Small Team Retailers Still Earn Big: A Review of the RIS Top 100 Retailers
Two small team retailers hold onto large shares of the retail market for the second year in a row. Pharmacies, CVS, and Walgreens which collectively share 9.47% of the retail market, landed in the top 10 alongside retail giants, Walmart (12.67%), Amazon (10.4%), and Costco (4.65%), respectively. While Walmart and Amazon retained their positions at the top, in the 2022 edition of the RIS Top 100 Retailers, it is interesting to compare how the top 100 continue to innovate to meet customer demands and stay ahead of the competition.
The list’s top 20 alone reflects the vast diversity of store formats and shopping conveniences, each with a different approach to operating their enterprise. For example, specialty retailer, Home Depot (5th), typically has dozens of frontline employees on a single shift to cover their large format stores and provide customers with the assistance they expect. Dollar General (18th), in contrast, runs a very different kind of store model. To support over 1,800 locations, this small team retailer might operate a store with as few as two people on the clock.

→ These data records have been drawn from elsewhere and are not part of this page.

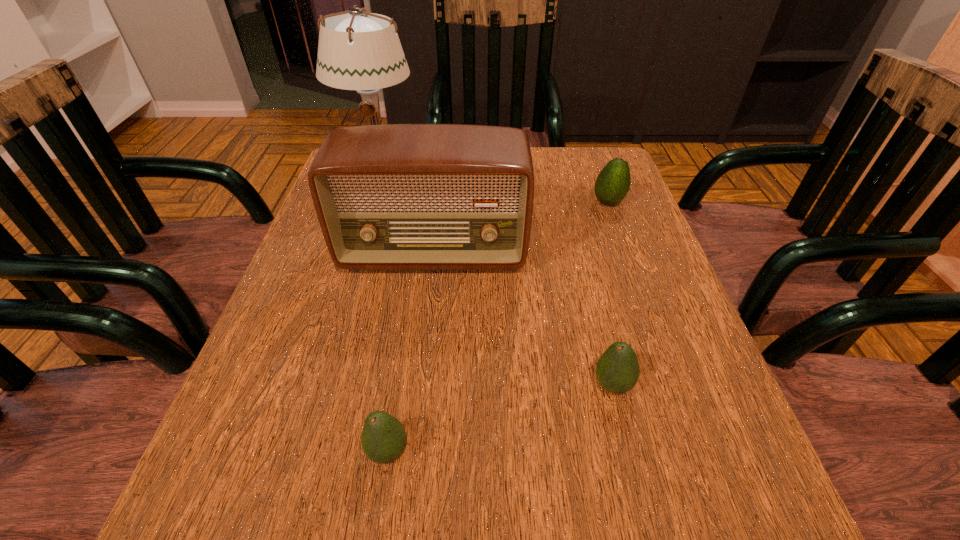 The height and width of the screenshot is (540, 960). I want to click on the farthest object, so click(x=357, y=50).

This screenshot has width=960, height=540. Identify the location of the tallest object. (357, 50).

Find the location of a particular element. The height and width of the screenshot is (540, 960). the third farthest object is located at coordinates (399, 196).

Identify the location of radio receiver. The width and height of the screenshot is (960, 540). (399, 196).

What are the coordinates of `the third tallest object` in the screenshot? It's located at [613, 182].

At what (x,y) coordinates should I click in order to perform the action: click on the rightmost avocado. Please return your answer as a coordinate pair (x, y). The height and width of the screenshot is (540, 960). Looking at the image, I should click on (613, 182).

Where is `the second object from right to left`? The height and width of the screenshot is (540, 960). the second object from right to left is located at coordinates (617, 371).

Where is `the fourth farthest object`? the fourth farthest object is located at coordinates (617, 371).

Identify the location of the nearest object. (384, 438).

I want to click on the leftmost avocado, so click(x=384, y=438). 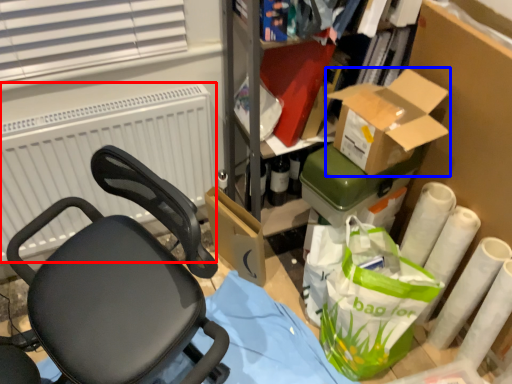 Question: Which object is further to the camera taking this photo, radiator (highlighted by a red box) or box (highlighted by a blue box)?

Choices:
 (A) radiator
 (B) box

Answer: (A) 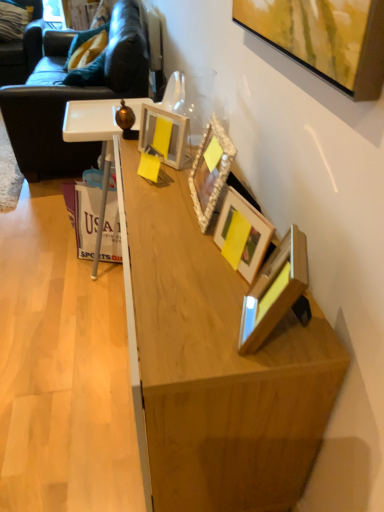 This screenshot has width=384, height=512. I want to click on free location to the right of wooden picture frame at lower right, which appears as the fourth picture frame when viewed from the back, so click(x=325, y=330). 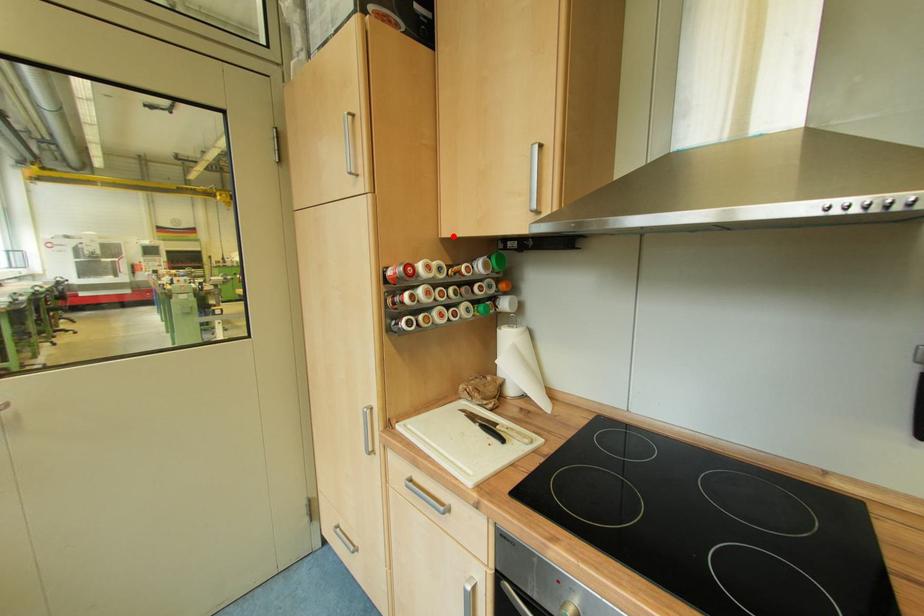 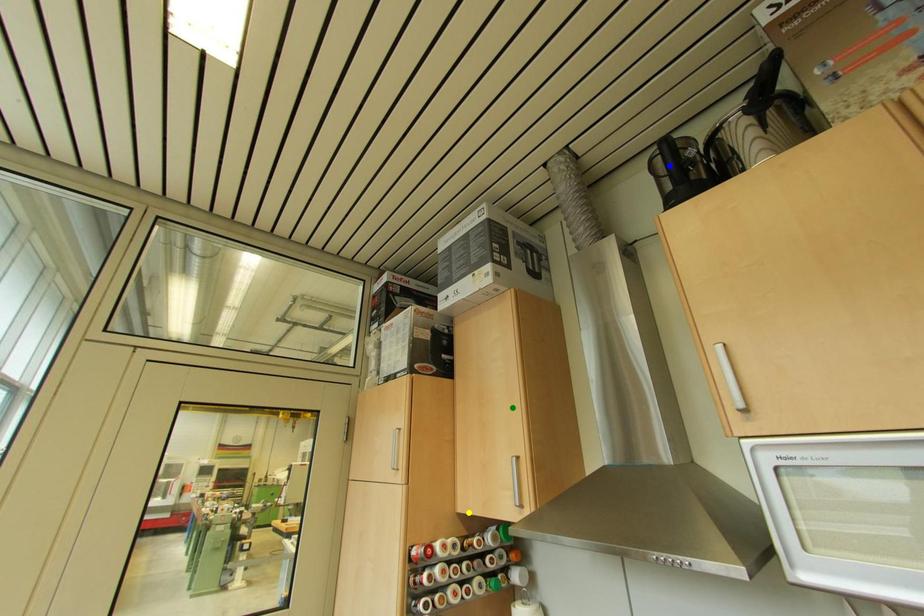 Question: I am providing you with two images of the same scene from different viewpoints. A red point is marked on the first image. You are given multiple points on the second image. Which mark in image 2 goes with the point in image 1?

Choices:
 (A) green point
 (B) yellow point
 (C) blue point

Answer: (B) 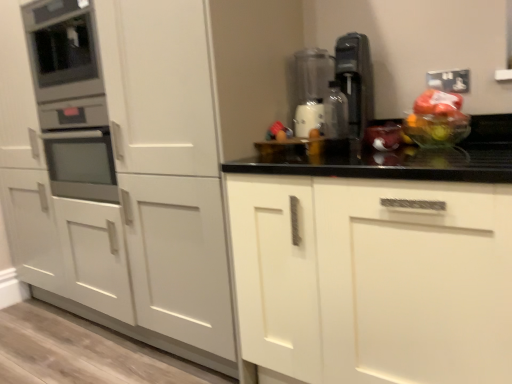 Question: From the image's perspective, is translucent plastic bag at center on metallic oven at left, positioned as the 1th appliance in left-to-right order?

Choices:
 (A) no
 (B) yes

Answer: (A)

Question: Is translucent plastic bag at center not inside metallic oven at left, placed as the second appliance when sorted from right to left?

Choices:
 (A) yes
 (B) no

Answer: (A)

Question: Does translucent plastic bag at center have a lesser width compared to metallic oven at left, placed as the second appliance when sorted from right to left?

Choices:
 (A) yes
 (B) no

Answer: (A)

Question: Does translucent plastic bag at center have a lesser height compared to metallic oven at left, placed as the second appliance when sorted from right to left?

Choices:
 (A) yes
 (B) no

Answer: (A)

Question: Can you confirm if translucent plastic bag at center is positioned to the right of metallic oven at left, placed as the second appliance when sorted from right to left?

Choices:
 (A) no
 (B) yes

Answer: (B)

Question: Looking at their shapes, would you say transparent plastic blender at center, the 1th appliance positioned from the right, is wider or thinner than translucent plastic bag at center?

Choices:
 (A) wide
 (B) thin

Answer: (B)

Question: Does point coord(300,92) appear closer or farther from the camera than point coord(385,142)?

Choices:
 (A) farther
 (B) closer

Answer: (A)

Question: Based on their sizes in the image, would you say transparent plastic blender at center, the 1th appliance positioned from the right, is bigger or smaller than translucent plastic bag at center?

Choices:
 (A) small
 (B) big

Answer: (B)

Question: From a real-world perspective, is transparent plastic blender at center, the 1th appliance positioned from the right, physically located above or below translucent plastic bag at center?

Choices:
 (A) below
 (B) above

Answer: (B)

Question: Visually, is white matte cabinet at center, arranged as the 1th cabinetry when viewed from the left, positioned to the left or to the right of translucent plastic bag of fruit at right?

Choices:
 (A) right
 (B) left

Answer: (B)

Question: From a real-world perspective, is white matte cabinet at center, arranged as the 1th cabinetry when viewed from the left, physically located above or below translucent plastic bag of fruit at right?

Choices:
 (A) below
 (B) above

Answer: (A)

Question: Is point (84, 256) positioned closer to the camera than point (446, 97)?

Choices:
 (A) closer
 (B) farther

Answer: (B)

Question: From the image's perspective, relative to translucent plastic bag of fruit at right, is white matte cabinet at center, arranged as the 1th cabinetry when viewed from the left, above or below?

Choices:
 (A) below
 (B) above

Answer: (A)

Question: Is point (329, 72) closer or farther from the camera than point (443, 115)?

Choices:
 (A) closer
 (B) farther

Answer: (B)

Question: From a real-world perspective, is transparent plastic blender at center, which is the 2th appliance from left to right, positioned above or below translucent plastic bag of fruit at right?

Choices:
 (A) above
 (B) below

Answer: (A) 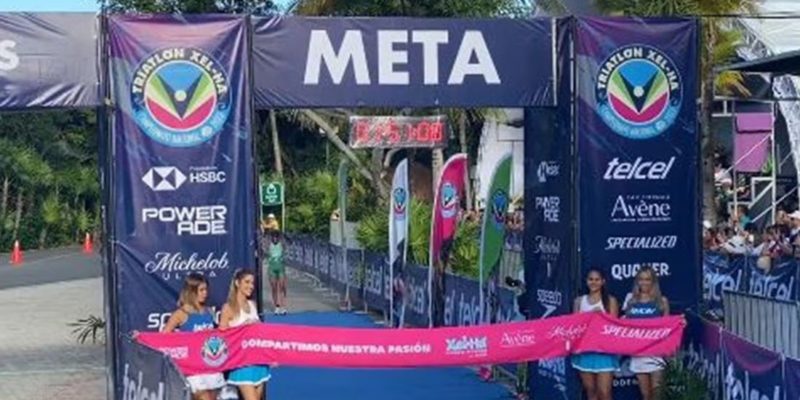 I want to click on blue carpet, so 349,380. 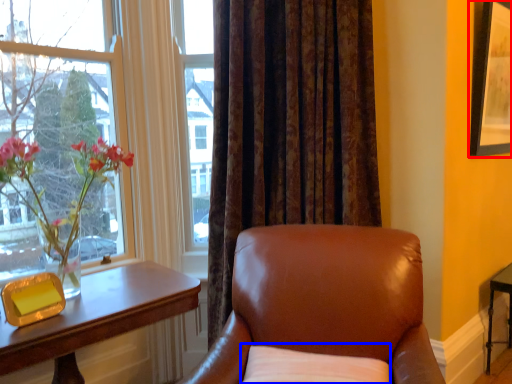 Question: Which object appears farthest to the camera in this image, picture frame (highlighted by a red box) or pillow (highlighted by a blue box)?

Choices:
 (A) picture frame
 (B) pillow

Answer: (A)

Comparing small team and large team operations
Before we continue, it’s important to define the differences between small team and large team retailers. “Small team” doesn’t necessarily refer to brand size or number of stores, but rather the number of frontline team members needed to run a single store successfully. Comparing Kroger (7th) and C-Store conglomerate, Alimentation Couche-Tard (11th) aka Circle K, provides some context. On one hand, Kroger might operate its stores with 20+ workers at any given time; on the other hand, Circle K rarely has more than a few frontline workers on shift to serve customers.
Whether a retail brand operates with a small team or large team, the same challenges to increase market share and run productive operations remain. Yet, team size proposes a whole new set of challenges, such as dependency on resources that live outside of the store or the necessity of employing associates who can be experts on everything.
The major benefits these retailers see go beyond reduced labor costs. For small teams, every person has greater responsibility, leading to an increased need for high employee engagement and productivity. With a smaller team, every link in the chain is just as important as the last; there isn’t anyone else to do your job for you. In larger teams, however, keeping employees aligned on all the day’s priorities and communicating team-wide announcements remain significant challenges.
High-Touch vs. Low-Touch Customer Approaches
Aside from scheduling labor based on store format, many brands also try to allocate labor based on customer demand and how they approach customer interactions. Retailers with high-touch customer approaches focus on interacting with customers before purchase, providing advice, answering questions, and offering a more personalized experienced. Inversely, low-touch customer approaches are more common in stores where consumers shop with minimal associate interaction. For example, the majority of customers who walk into hardware store such as Lowe’s have at least one question for an employee, but when they walk into Casey’s, they know they want a slice of their famous breakfast pizza, their favorite soft drink, and $20 on pump #5.
High-touch stores likely employ department-based team members with specific expertise that need to be connected to the rest of the store team and to critical enterprise systems to ensure service consistency. Whereas, low-touch stores, both small store and large store team formats, need efficient ways to communicate to and from the store to keep employees engaged and productive. In both cases, each customer service model presents unique challenges while also having distinct operational benefits that help them stay ahead of the competition.
Both styles present their unique challenges and benefits. High-touch stores require a more specialized and knowledgeable workforce who need access to information on the fly. Being able to communicate with the right person immediately becomes a top priority. Low-touch stores search for ways to make their employees feel engaged and need more tangible ways to engage their customers.